Uncle Blubbafink's Seriously Ridiculous Stories

Uncle Blubbafink's Seriously Ridiculous Stories by Keith Graves, published by Scholastic Press

This is an excerpt from Keith Graves's latest book.

OK, so I'm Uncle Blubbafink.

Hello already. I hear you're looking for a good story or two. Well, you came to the right place. You want stories? I'll give you stories. Millions of 'em. True stories, mind you, not any of that fairy godmother hoo-ha. Actual historical events witnessed with my own eyes. Like the one about my old pal Abraham Sandwich. We used to surf together back in '67. . . .

Abraham Sandwich and George Washing Machine

It was about fourscore and seven years ago, give or take a score, when my old pal Abraham Sandwich moved to Miami. He built a nice log cabin right on the beach. Abe was a big fellow. He ate ham sandwiches like they were going out of style. But Abe was some surfer. Best three-hundred-pound surfer in Florida.

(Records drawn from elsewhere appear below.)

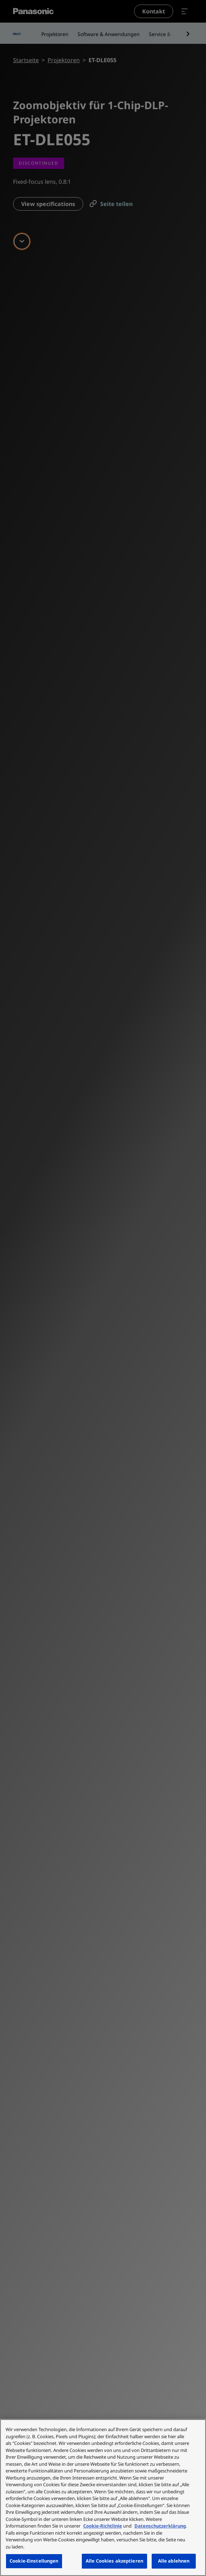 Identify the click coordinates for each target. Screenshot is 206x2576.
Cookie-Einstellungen (34, 2561)
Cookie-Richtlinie (102, 2526)
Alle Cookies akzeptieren (114, 2561)
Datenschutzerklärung (160, 2526)
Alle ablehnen (174, 2561)
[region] (103, 2497) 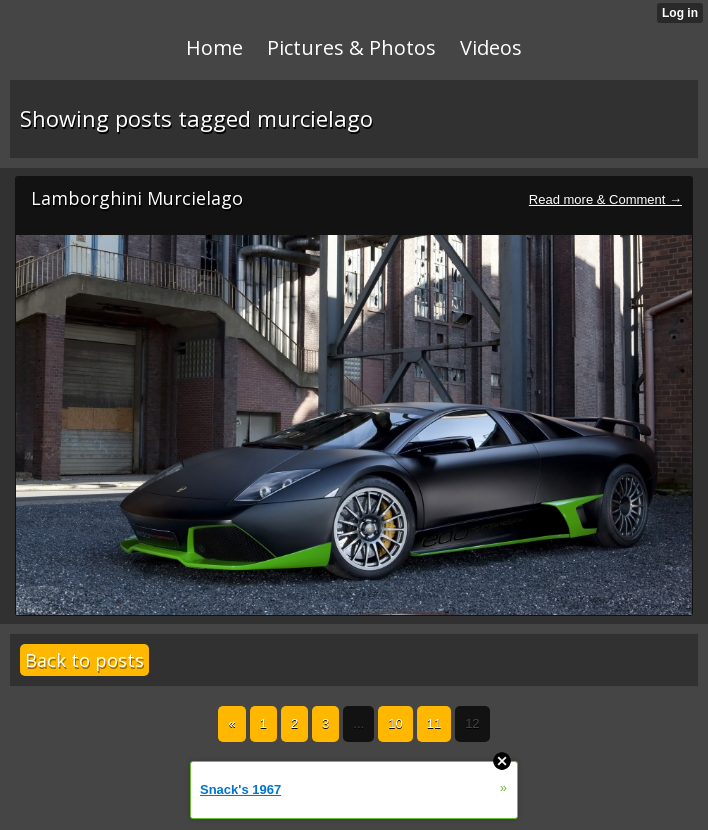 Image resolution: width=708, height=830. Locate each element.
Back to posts (84, 660)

All the surfers called him "Honest Ham."

George Washing Machine lived next door to Honest Ham. George was a funny little guy who looked like a washing machine with skinny legs. And he had a thing about chopping down cherry trees. If George saw a cherry tree, bam! He'd chop it down. That's the kinda guy he was.

Well, one day Abe and I are out surfing and we're having so much fun we forget to eat lunch.

So Abe says, "I'm so hungry I could eat twelve ham sandwiches! Well, maybe not twelve exactly, but at least nine. Yeah, nine for sure." Honest Ham was a really honest guy, see.

I said, "Ham is good. I could eat ham."

We went home and opened his fridge. No ham. We looked in his backyard. All his ham trees were cut down.